In The Writer’s Book of Hope: Getting from Frustration to Publication, Ralph Keyes writes, …mastering the elements of style can’t produce the will to keep writing. The hardest part of being a writer is not getting your commas in the right place but getting your head in the right place...
Once we have faced our fear and begun to write, we step up to the plateau of frustration. Fear followed by frustration is the essence of writerly despair.
My head doesn't seem to be in the right place at the moment. Struggle is the word that sums up the past two NaNoWriMo days for me. To stay on track for completing the 50,000-word goal this month, I need to write 1,667 words a day.
Yesterday I had a very tough time and ended Day 2 at a total of 3,307, so 27 words short. Today is even harder. I just cannot seem to get into the story. Now, at 4,585 words I still need another 400 to complete the goal for the day.
Tim reminded me that I had a hard time in the first week of NaNoWriMo last year. Perhaps, I don't recall. That month is a bit of a blur, what with a 100km race on top of the writing challenge. I just remember that I made it through both, and that those 50,000 words became a novel. Somehow it doesn't seem to make this one any easier.
In fact, it might even seem harder as I now have expectations that it will become another, and of course better, novel. Perhaps that vision explains my struggle, judgement before first draft kills productivity.
I don't want to finish the day short, as I am running another ultra on Saturday. With a 3:15am alarm, and returning only at night, I doubt I'll find the energy to create 1,667 words that day, which means I'll have to catch up the next.

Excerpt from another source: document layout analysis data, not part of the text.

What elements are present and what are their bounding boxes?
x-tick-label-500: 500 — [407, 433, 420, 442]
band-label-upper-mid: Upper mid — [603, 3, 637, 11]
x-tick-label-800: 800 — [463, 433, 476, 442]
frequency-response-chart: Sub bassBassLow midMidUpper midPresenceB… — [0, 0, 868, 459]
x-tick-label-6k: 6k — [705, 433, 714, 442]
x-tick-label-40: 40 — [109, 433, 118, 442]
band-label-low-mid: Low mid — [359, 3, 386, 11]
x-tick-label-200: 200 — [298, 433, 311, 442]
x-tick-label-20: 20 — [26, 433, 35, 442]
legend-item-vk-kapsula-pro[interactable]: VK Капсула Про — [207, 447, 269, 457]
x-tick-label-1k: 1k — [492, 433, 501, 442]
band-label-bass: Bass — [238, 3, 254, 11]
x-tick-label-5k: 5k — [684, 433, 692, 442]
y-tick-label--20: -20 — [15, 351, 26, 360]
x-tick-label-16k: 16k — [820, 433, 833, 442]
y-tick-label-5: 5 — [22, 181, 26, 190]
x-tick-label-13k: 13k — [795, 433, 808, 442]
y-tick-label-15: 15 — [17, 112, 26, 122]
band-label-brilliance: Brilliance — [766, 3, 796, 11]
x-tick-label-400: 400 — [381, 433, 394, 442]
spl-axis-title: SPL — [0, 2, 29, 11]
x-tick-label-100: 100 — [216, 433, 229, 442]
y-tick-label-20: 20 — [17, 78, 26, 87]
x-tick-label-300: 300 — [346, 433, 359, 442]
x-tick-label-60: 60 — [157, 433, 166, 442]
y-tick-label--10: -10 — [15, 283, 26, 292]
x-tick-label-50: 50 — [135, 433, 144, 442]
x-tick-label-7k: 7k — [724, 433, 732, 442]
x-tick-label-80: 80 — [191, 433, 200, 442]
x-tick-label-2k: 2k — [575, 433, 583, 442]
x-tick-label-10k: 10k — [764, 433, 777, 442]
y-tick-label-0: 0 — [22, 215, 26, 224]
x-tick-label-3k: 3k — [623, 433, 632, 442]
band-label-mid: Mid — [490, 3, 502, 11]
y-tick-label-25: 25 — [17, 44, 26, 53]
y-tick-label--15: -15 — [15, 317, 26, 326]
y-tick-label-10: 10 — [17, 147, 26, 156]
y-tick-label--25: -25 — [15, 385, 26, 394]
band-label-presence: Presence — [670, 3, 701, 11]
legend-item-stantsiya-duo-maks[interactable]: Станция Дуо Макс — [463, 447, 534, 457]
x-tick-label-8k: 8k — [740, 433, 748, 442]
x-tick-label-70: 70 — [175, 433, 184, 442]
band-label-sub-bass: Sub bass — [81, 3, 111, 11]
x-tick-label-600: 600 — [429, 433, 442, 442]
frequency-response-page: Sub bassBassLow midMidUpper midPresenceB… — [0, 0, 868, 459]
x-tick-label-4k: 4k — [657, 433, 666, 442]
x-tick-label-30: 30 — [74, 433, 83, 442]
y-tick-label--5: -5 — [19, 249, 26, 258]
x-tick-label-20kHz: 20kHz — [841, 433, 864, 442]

I've been considering abandoning the current idea for Sub-3 Marathon and changing to a different one. But that means I'd have to write 5,000 words today to stay on track. I'm not sure if that's the way to go either. I've been combing unfinished pieces of writing hanging out on my hard drive to find inspiration to drive the idea I am struggling with forward.
Often all an endeavour needs is a change of mind, a Can-Do attitude. In Art of Possibility: Transforming Professional and Personal Life, Rosamund Stone Zander and Benjamin Zander write that the notion of possibility is empowering and transformative if we choose to adopt it.
In the first chapter, titled It’s All Invented, they say:
The frames our minds create define – and confine – what we perceive to be possible. Every problem, every dilemma, every dead end we find ourselves facing in life, only appears unsolvable inside a particular frame or point of view. Enlarge the box, or create another frame around the data, and problems vanish, while new opportunities appear.